── Provided data ──

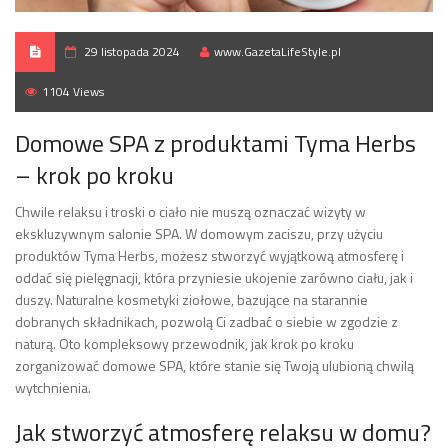
29 listopada 2024
www.GazetaLifeStyle.pl
1104 Views
Domowe SPA z produktami Tyma Herbs
– krok po kroku
Chwile relaksu i troski o ciało nie muszą oznaczać wizyty w
ekskluzywnym salonie SPA. W domowym zaciszu, przy użyciu
produktów Tyma Herbs, możesz stworzyć wyjątkową atmosferę i
oddać się pielęgnacji, która przyniesie ukojenie zarówno ciału, jak i
duszy. Naturalne kosmetyki ziołowe, bazujące na starannie
dobranych składnikach, pozwolą Ci zadbać o siebie w zgodzie z
naturą. Oto kompleksowy przewodnik, jak krok po kroku
zorganizować domowe SPA, które stanie się Twoją ulubioną chwilą
wytchnienia.
Jak stworzyć atmosferę relaksu w domu?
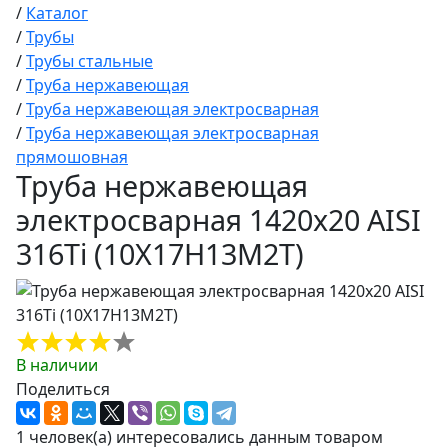
/
Каталог
/
Трубы
/
Трубы стальные
/
Труба нержавеющая
/
Труба нержавеющая электросварная
/
Труба нержавеющая электросварная
прямошовная
Труба нержавеющая
электросварная 1420х20 AISI
316Ti (10Х17Н13М2Т)
В наличии
Поделиться
1 человек(а) интересовались данным товаром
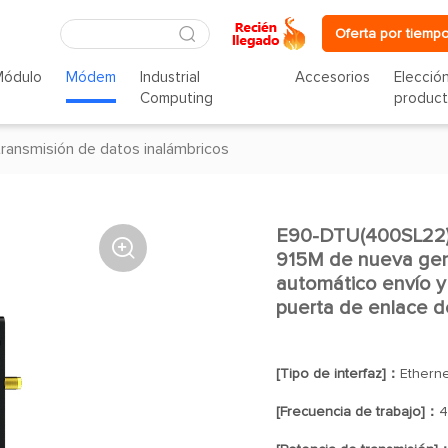
Oferta por tiempo
Módulo
Módem
Industrial
Accesorios
Elecció
Computing
produc
transmisión de datos inalámbricos
E90-DTU(400SL22)E

915M de nueva ge
automático envío y 
puerta de enlace 
[Tipo de interfaz]：
Etherne
[Frecuencia de trabajo]：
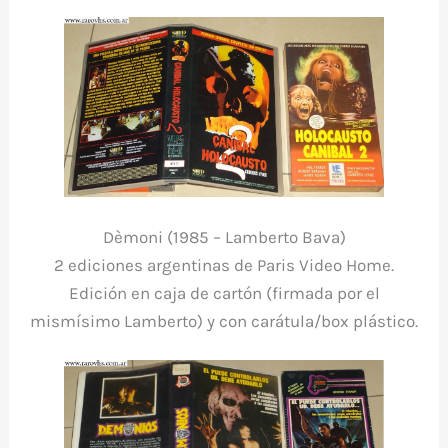
Dèmoni (1985 – Lamberto Bava)
2 ediciones argentinas de Paris Video Home.
Edición en caja de cartón (firmada por el
mismísimo Lamberto) y con carátula/box plástico.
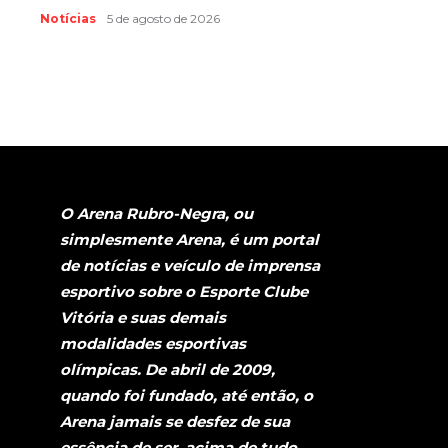
Notícias
5 de agosto de 2026
O Arena Rubro-Negra, ou
simplesmente Arena, é um portal
de notícias e veículo de imprensa
esportivo sobre o Esporte Clube
Vitória e suas demais
modalidades esportivas
olímpicas. De abril de 2009,
quando foi fundado, até então, o
Arena jamais se desfez de sua
essência de ser, acima de tudo,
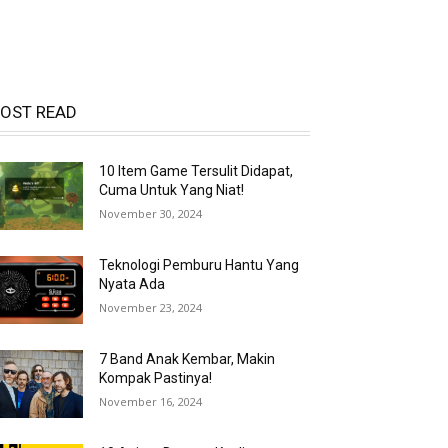
OST READ
10 Item Game Tersulit Didapat,
Cuma Untuk Yang Niat!
November 30, 2024
Teknologi Pemburu Hantu Yang
Nyata Ada
November 23, 2024
7 Band Anak Kembar, Makin
Kompak Pastinya!
November 16, 2024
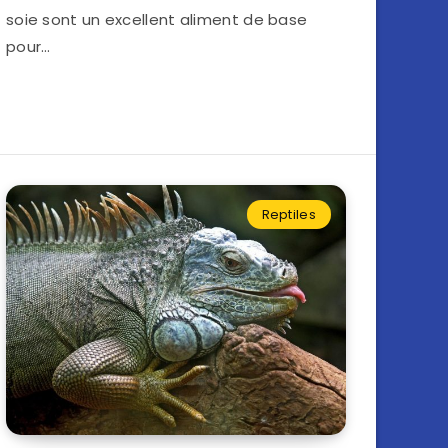
soie sont un excellent aliment de base
pour…
Reptiles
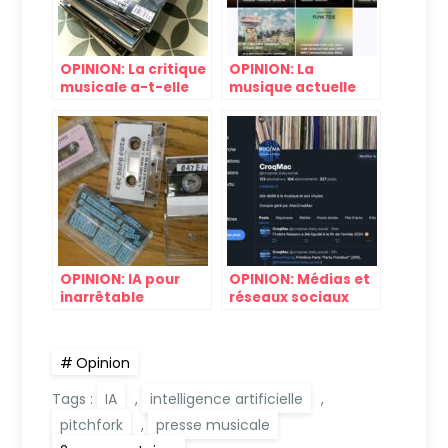
OPINION: La critique
OPINION: La
musicale a-t-elle
musique actuelle
encore un avenir ?
est-elle aussi bien
qu’avant si on
cherche ?
OPINION: IA pour
OPINION: Médias et
inarrêtable
réseaux sociaux
apathie?
Opinion
Tags :
IA
,
intelligence artificielle
,
pitchfork
,
presse musicale
sur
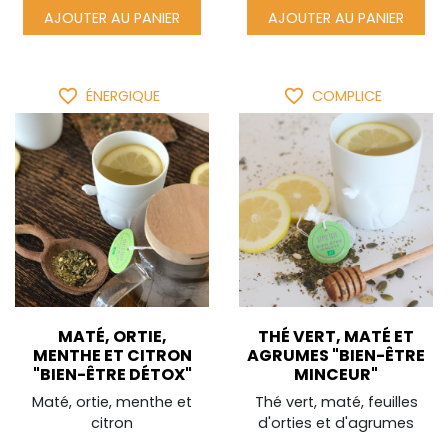
AJOUTER AU PANIER
AJOUTER AU PANIER
favorite_border
favorite_border
ÉNERGIQUE
COMPLICE
MATÉ, ORTIE,
THÉ VERT, MATÉ ET
MENTHE ET CITRON
AGRUMES "BIEN-ÊTRE
"BIEN-ÊTRE DÉTOX"
MINCEUR"
Maté, ortie, menthe et
Thé vert, maté, feuilles
citron
d'orties et d'agrumes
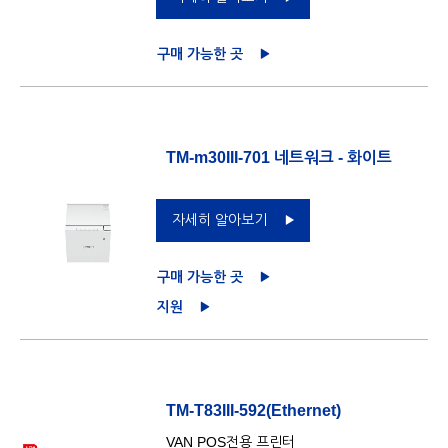
구매 가능한 곳
TM-m30III-701 네트워크 - 화이트
자세히 알아보기
구매 가능한 곳
지원
TM-T83III-592(Ethernet)
VAN POS전용 프린터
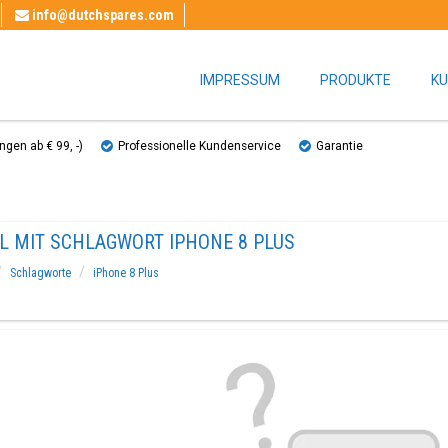
info@dutchspares.com
IMPRESSUM
PRODUKTE
KU
gen ab € 99, ​​-)
Professionelle Kundenservice
Garantie
EL MIT SCHLAGWORT IPHONE 8 PLUS
Schlagworte
iPhone 8 Plus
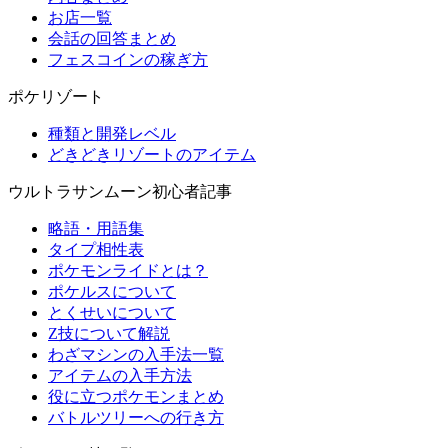
お店一覧
会話の回答まとめ
フェスコインの稼ぎ方
ポケリゾート
種類と開発レベル
どきどきリゾートのアイテム
ウルトラサンムーン初心者記事
略語・用語集
タイプ相性表
ポケモンライドとは？
ポケルスについて
とくせいについて
Z技について解説
わざマシンの入手法一覧
アイテムの入手方法
役に立つポケモンまとめ
バトルツリーへの行き方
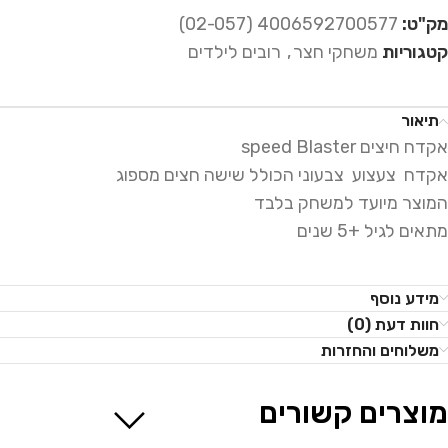
מק"ט:
4006592700577 (02-057)
קטגוריות
משחקי חצר
,
רובים לילדים
תיאור
אקדח חיצים speed Blaster
אקדח צעצוע צבעוני הכולל שישה חצים מספוג
המוצר מיועד למשחק בלבד
מתאים לגיל +5 שנים
מידע נוסף
חוות דעת (0)
משלוחים והחזרות
מוצרים קשורים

───

With the pictures left out, output the lines from the one containing "info@dutchspares.com" through the last line of the records above, exactly as they are.

info@dutchspares.com
IMPRESSUM
PRODUKTE
KU
gen ab € 99, ​​-)
Professionelle Kundenservice
Garantie
EL MIT SCHLAGWORT IPHONE 8 PLUS
Schlagworte
iPhone 8 Plus
お店一覧
会話の回答まとめ
フェスコインの稼ぎ方
ポケリゾート
種類と開発レベル
どきどきリゾートのアイテム
ウルトラサンムーン初心者記事
略語・用語集
タイプ相性表
ポケモンライドとは？
ポケルスについて
とくせいについて
Z技について解説
わざマシンの入手法一覧
アイテムの入手方法
役に立つポケモンまとめ
バトルツリーへの行き方
מק"ט:
4006592700577 (02-057)
קטגוריות
משחקי חצר
,
רובים לילדים
תיאור
אקדח חיצים speed Blaster
אקדח צעצוע צבעוני הכולל שישה חצים מספוג
המוצר מיועד למשחק בלבד
מתאים לגיל +5 שנים
מידע נוסף
חוות דעת (0)
משלוחים והחזרות
מוצרים קשורים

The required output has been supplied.